3 Doutor Pasavento (2005)
Este livro é dividido em quatro partes: A desaparição do sujeito, O que se dá por
desaparecido, O mito da desaparição e Escrever para ausentar-se. Como se vê, os temas da
desaparição e da ausência continuam sendo fortemente enfocados pelo escritor. Esta narrativa
se parece, uma vez mais, a uma espécie de caderno de notas, cujo formato se aproxima ao de
um diário, onde haveria registros sobre os da vida do personagem-narrador, que se intitula
escritor. Nesta obra, aparece também a voz da crítica através da voz do narrador, assim como
o que acontece no capítulo introdutório do livro de contos Exploradores do Abismo.

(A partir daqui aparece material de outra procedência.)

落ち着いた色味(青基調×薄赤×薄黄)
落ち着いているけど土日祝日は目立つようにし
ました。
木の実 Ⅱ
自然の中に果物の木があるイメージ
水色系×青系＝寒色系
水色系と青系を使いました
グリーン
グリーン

Já no início do enredo, o escritor disserta sobre o tema acerca do qual tratará no
simpósio ou evento literário ao qual se encaminha. O tema não poderia ser outro além do
“desaparecer”. No entanto, ele decide não ir. Prefere desaparecer, assim como o fez a
escritora Agatha Christie por 11 dias, até ser encontrada. Hospeda-se, então, em Paris, na Rue
Vaneau, a rua onde viveram André Gide e Julien Green, “dois dos maiores escritores de diário
da França”, aqueles que disputaram para ver quem escrevia o diário pessoal maior, segundo a
narrativa.
Ali, o escritor, que já é personagem narrador, segue comprando jornais e vendo como
o conto que escrevia, “continuava por si próprio” a cada dia. O escritor escreve e reescreve
esse conto à medida que as notícias se seguem. “Un día, decidí retomar mi cuento sirio y
añadirle todas esas historias de última hora, incluida la del sorprendente viaje de mi editor
247
francés a Damasco, Siria. Amplié mi relato con los nuevos acontecimientos y lo envié a un
suplemento cultural mexicano” (VILA-MATAS, 2005, p. 29). Ficção e “realidade” tornam-se
ficção no conto que o narrador escreve, porém é interessante notar como tudo no diário é,
concretamente, ficção. Ficção dentro de ficção, um jogo de espelhos.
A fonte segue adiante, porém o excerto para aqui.